The (Other) Idea of a University

I am beginning this Trinity-related blog by posting a version of a talk also published in TrinityTODAY a few weeks ago...

Debates about the nature of a University usually involve contrasts between the “liberal” model represented by John Henry Newman’s The Idea of a University, and a more pragmatic ideal that emphasizes the needs of society and training for the professions.

University education usually needs both (the Growing Esteem strategy for the University of Melbourne establishes a place for each. Its new undergraduate degrees will emphasize “breadth and depth”, including requirements for interdisciplinary study, while professional and research degrees, geared solely to graduates, will serve for vocational outcomes).

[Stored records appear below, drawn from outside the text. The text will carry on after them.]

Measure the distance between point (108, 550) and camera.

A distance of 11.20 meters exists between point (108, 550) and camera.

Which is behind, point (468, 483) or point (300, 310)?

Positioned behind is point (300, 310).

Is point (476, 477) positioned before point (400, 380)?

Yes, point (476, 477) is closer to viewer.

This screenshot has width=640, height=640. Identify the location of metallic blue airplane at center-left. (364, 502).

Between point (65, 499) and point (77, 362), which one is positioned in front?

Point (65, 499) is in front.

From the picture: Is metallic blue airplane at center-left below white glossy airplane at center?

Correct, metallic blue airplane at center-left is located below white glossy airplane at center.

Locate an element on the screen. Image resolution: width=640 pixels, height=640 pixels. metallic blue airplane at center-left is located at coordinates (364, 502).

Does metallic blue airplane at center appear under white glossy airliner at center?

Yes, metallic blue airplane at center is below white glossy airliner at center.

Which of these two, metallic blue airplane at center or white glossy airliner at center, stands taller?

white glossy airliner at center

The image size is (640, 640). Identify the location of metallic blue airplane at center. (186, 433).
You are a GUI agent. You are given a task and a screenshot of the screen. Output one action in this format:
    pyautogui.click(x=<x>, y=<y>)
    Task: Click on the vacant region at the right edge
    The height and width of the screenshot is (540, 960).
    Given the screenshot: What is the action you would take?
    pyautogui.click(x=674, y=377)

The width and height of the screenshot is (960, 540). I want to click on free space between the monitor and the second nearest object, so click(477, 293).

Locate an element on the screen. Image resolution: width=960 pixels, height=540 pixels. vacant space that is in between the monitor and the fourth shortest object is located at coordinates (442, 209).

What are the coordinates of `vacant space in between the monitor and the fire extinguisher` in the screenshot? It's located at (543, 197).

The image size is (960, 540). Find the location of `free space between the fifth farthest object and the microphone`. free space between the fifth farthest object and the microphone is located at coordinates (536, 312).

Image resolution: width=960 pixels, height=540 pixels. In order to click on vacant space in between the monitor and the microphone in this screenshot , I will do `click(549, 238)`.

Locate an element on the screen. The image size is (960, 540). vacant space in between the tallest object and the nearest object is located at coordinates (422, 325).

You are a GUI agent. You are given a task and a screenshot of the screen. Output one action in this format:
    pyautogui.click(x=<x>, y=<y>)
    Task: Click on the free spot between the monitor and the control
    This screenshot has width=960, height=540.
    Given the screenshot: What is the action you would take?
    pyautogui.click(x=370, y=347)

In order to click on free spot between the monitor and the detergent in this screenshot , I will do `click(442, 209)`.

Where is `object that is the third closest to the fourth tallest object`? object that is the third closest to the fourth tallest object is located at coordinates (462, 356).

Yet an alternative pair of “ideas” of the University might be suggested. In Newman’s era, there were two quite different aspects of the University. One was the experience of “going up” to Oxford or Cambridge, living as a member of a College and reading particular subjects. The other was examination and attainment of a degree, which not all students sought or were even eligible for. This measure of accomplishment assumed, but did not replace, the fundamental experience of being a part of the University and its life.

When Newman asked the question “What is a University”, he emphasized community rather than curriculum; the University is “the assemblage of strangers from all parts in one spot”. Australian Universities, however, have tended to assume the reverse, thinking of the University as defined by examinations more than experience, by curriculum more than community. Educational achievement, and University degrees in particular, are supposed to reflect the examination of knowledge or skill, but say little about the particular experience that might have led there. The degree itself has become a supposed guarantee of standards, a mechanism that promises the supposed parity resulting from widely (or even wildly) different experiences, rather than symbol of one held in common.

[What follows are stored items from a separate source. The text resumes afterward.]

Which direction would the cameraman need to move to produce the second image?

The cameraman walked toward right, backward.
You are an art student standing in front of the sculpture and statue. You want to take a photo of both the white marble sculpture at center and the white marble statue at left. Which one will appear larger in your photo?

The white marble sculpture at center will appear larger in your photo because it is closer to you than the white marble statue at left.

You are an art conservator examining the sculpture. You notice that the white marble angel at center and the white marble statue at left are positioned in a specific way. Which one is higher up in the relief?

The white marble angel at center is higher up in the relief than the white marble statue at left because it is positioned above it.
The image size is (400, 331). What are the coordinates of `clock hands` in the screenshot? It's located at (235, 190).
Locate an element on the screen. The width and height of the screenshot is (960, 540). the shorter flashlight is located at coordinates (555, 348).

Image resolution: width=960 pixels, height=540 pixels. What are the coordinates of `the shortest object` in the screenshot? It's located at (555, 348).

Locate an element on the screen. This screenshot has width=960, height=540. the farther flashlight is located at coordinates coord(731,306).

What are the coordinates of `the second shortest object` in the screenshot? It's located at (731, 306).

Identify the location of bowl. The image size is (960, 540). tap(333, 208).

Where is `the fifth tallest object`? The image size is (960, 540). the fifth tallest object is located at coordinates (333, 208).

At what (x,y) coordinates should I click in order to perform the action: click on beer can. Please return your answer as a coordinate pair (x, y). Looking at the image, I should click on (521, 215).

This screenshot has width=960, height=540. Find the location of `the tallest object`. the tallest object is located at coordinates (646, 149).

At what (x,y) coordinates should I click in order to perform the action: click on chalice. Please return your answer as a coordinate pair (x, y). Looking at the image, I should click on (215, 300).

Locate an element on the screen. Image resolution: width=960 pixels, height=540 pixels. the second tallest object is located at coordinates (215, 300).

One reason for this separation of examination from experience in Australia has been geographical isolation. We have been particularly adept at finding ways to deliver information across great distances, long before the internet ushered “distance learning” or “flexible delivery” into the vocabularies of educators. The need to organize and recognize such forms of teaching and learning added to the distinction between experience and examination Australians inherited from the English tradition.

Another distinctive Australian factor is the unevenness of Collegiate or community life. Since the forms of common life that distinguished Colleges once seemed necessarily religious, they provided a means for the “sandstone” Universities to assert their essential secularity, while dealing with religion in a “co-curricular” fashion. The cost of this approach was the marginalization of community life and the emphasis on experience that Newman and the other great figures of nineteenth-century University theorizing, such as Alexander von Humboldt and Charles Eliot, took for granted.

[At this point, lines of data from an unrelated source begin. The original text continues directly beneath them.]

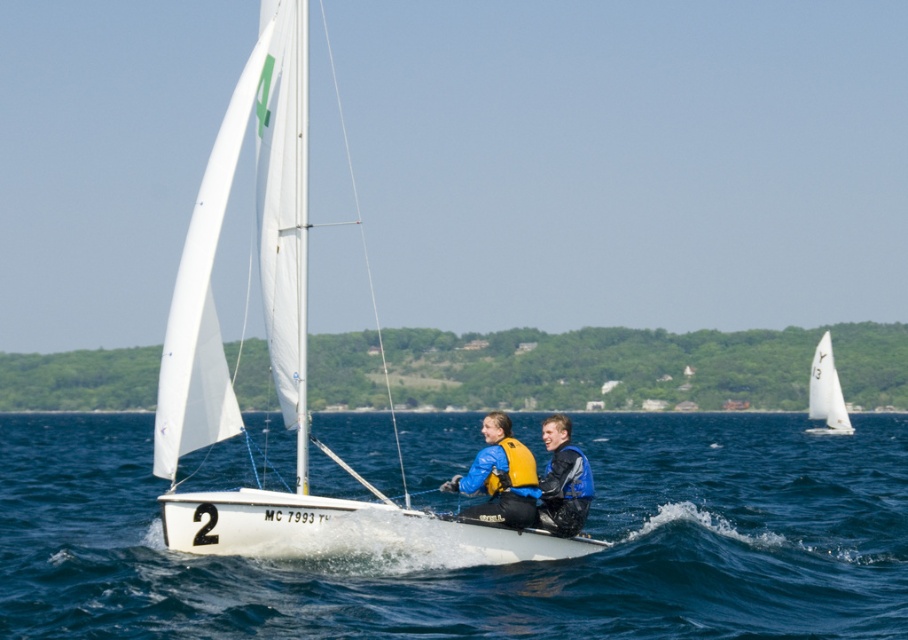 Question: Which of the following is the farthest from the observer?

Choices:
 (A) white sail at upper right
 (B) white water at center
 (C) blue leather jacket at center
 (D) yellow life vest at center

Answer: (A)

Question: Which object is closer to the camera taking this photo?

Choices:
 (A) white water at center
 (B) yellow life vest at center

Answer: (A)

Question: Considering the relative positions of blue leather jacket at center and yellow matte life jacket at center in the image provided, where is blue leather jacket at center located with respect to yellow matte life jacket at center?

Choices:
 (A) below
 (B) above

Answer: (B)

Question: Does white sail at upper right come in front of yellow matte life jacket at center?

Choices:
 (A) no
 (B) yes

Answer: (A)

Question: Can you confirm if white water at center is bigger than white sail at upper right?

Choices:
 (A) yes
 (B) no

Answer: (A)

Question: Estimate the real-world distances between objects in this image. Which object is closer to the yellow matte life jacket at center?

Choices:
 (A) blue leather jacket at center
 (B) white sail at upper right
 (C) yellow life vest at center
 (D) white water at center

Answer: (C) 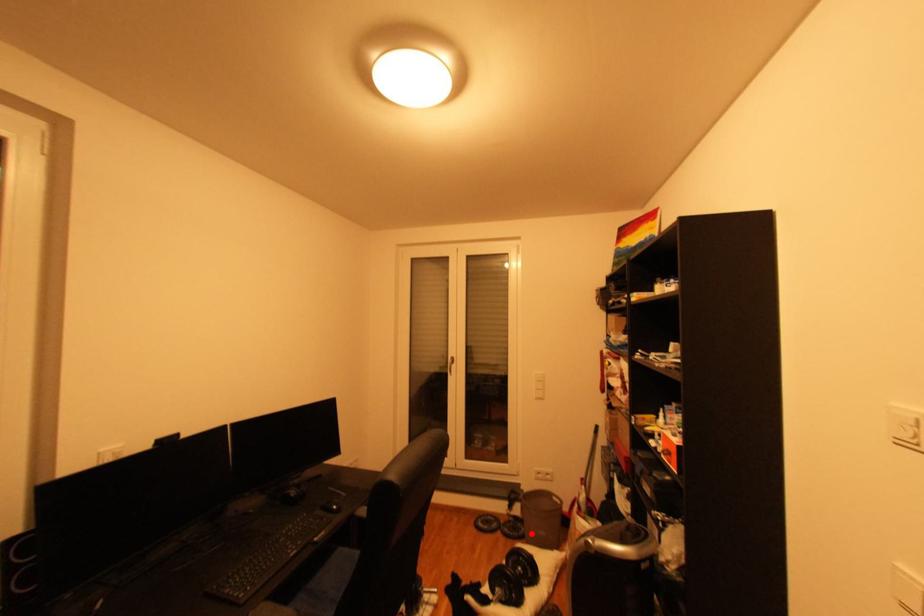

For Australians, University education thus became the inculcation and examination of a body of knowledge, not the experience of being a community of learners. To an extent that would not so readily have been countenanced in the UK, the USA or Europe, University education in Australia came to be seen as focussed on the lecture hall alone and on the absorption of a canon of knowledge, rather than also on the dining hall and the exchange of views across disciplines and perspectives.

Recent developments in Australian Higher Education have underlined the problem. I myself went through undergraduate education, about twenty-five years ago, without the benefit of a Collegiate experience. I did have access to community life through an active Student Guild, and I was also in the Honours program of a relatively small department where students knew one another, and the most senior academics as well. Now, increases in class sizes on the one hand, and the gratuitous VSU agenda on the other, have threatened the broader forms of community life as well as the narrower academic collegiality necessary to the formation of would-be scholars.

American poet and teacher John Ciardi said that “a University is what a College becomes when the faculty loses interest in the students”. In the American context these words have a slightly different meaning, but there is a message for us here too. A University that does not understand what educational community provides has lost more than just an interest in students. Colleges may yet be part of the answer.